■ SOURCE MATERIAL:
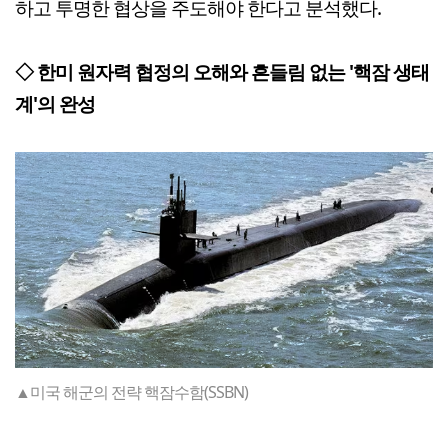
하고 투명한 협상을 주도해야 한다고 분석했다.
◇ 한미 원자력 협정의 오해와 흔들림 없는 '핵잠 생태
계'의 완성
▲미국 해군의 전략 핵잠수함(SSBN)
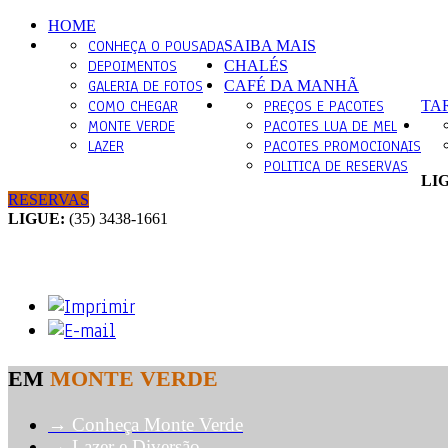
HOME
CONHEÇA O POUSADA
SAIBA MAIS
DEPOIMENTOS
CHALÉS
GALERIA DE FOTOS
CAFÉ DA MANHÃ
COMO CHEGAR
PREÇOS E PACOTES
TA
MONTE VERDE
PACOTES LUA DE MEL
LAZER
PACOTES PROMOCIONAIS
POLITICA DE RESERVAS
LI
RESERVAS
LIGUE:
(35) 3438-1661
EM
MONTE VERDE
→ Conheça Monte Verde
→ Lazer e Diversão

■ WHAT THE TASK ASKS:
All lines of the material that contain the word "PACOTES" should be listed.

■ RESPONSE AREA:
PREÇOS E PACOTES
PACOTES LUA DE MEL
PACOTES PROMOCIONAIS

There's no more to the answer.